To follow the status of this process:

* Run `bosh tasks --no-filter` to determine the task ID of the "scan and fix"
task.
* Run `bosh task TASK-ID` with the task ID of the "scan and fix" task.

	<pre class="terminal">
	$ bosh tasks --no-filter
	+----+---------+--------------------+-------+--------------+--------+
	| #  | State   | Timestamp          | User  | Description  | Result |
	+----+---------+--------------------+-------+--------------+--------+
	| 83 | running | 01-21 12:07:34 UTC | admin | scan and fix | active |
	+----+---------+--------------------+-------+--------------+--------+

	$ bosh task 83

	Director task 83
	  Started scanning 1 vms
	. . .
	</pre>

###<a id="scale-deas"></a>Scaling Droplet Execution Agents ###

Droplet Execution Agents (DEAs) stage and run applications.
Follow the steps below to increase the resource pool for DEAs and the number of
DEAs available in your deployment.

1. Run `bosh download manifest YOUR-DEPLOYMENT-NAME prod-current.yml` to
download a copy of your existing deployment manifest.
1. Run `bosh deployment prod-current.yml` to instruct BOSH to reference the
downloaded deployment manifest.
1. Edit `prod-current.yml`, increasing the resource pool for DEAs and the number
of DEAs.
1. Run `bosh deploy` to update your deployment.

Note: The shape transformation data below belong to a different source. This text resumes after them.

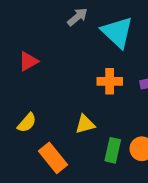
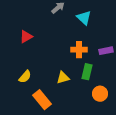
cyan triangle: (117, 32) -> (84, 18), size x0.7
green rectangle: (113, 150) -> (87, 72), moved

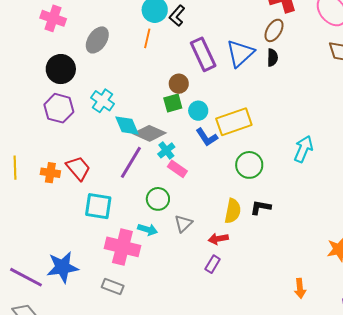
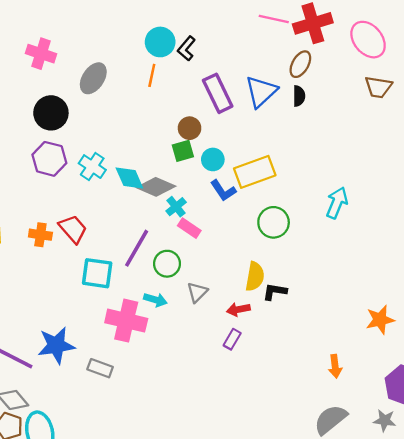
cyan cross: (103, 101) -> (92, 167), moved
purple line: (131, 162) -> (137, 248), moved
black L-shape: (261, 207) -> (275, 292), moved
gray rectangle: (113, 287) -> (100, 368), moved

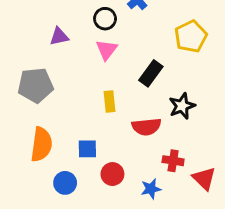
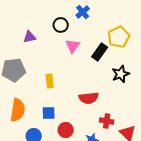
pink triangle: (107, 50) -> (73, 46), moved
black rectangle: (151, 73) -> (100, 52), moved
yellow rectangle: (109, 102) -> (50, 81), moved
black star: (182, 106) -> (121, 74), moved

###<a id="hm9000"></a>Recovering from HM9000 Failure ###

The Cloud Foundry Health Manager, HM9000, reconciles the expected states of
applications and VMs in a deployment with their actual states.
To do this, the HM9000 uses state information kept in
[etcd](https://github.com/coreos/etcd), a high-availability data store
distributed across multiple nodes.

If etcd enters a bad state and becomes unable to write data, the HM9000 cannot
operate correctly.
To resolve this issue, delete the contents of the etcd data store.
Doing so forces Cloud Foundry to rebuild the etcd data store from current data
and allows the HM9000 to recover.

To delete the contents of the etcd data store:

1. Run `bosh vms` to identify the etcd nodes in your deployment.
1. Run `bosh ssh` to open a secure shell into each etcd node.
1. Run `monit stop etcd` on each etcd node.
1. Delete or move the etcd storage directory, `/var/vcap/store`, on each etcd
node.
1. Run `monit start etcd` on each etcd node.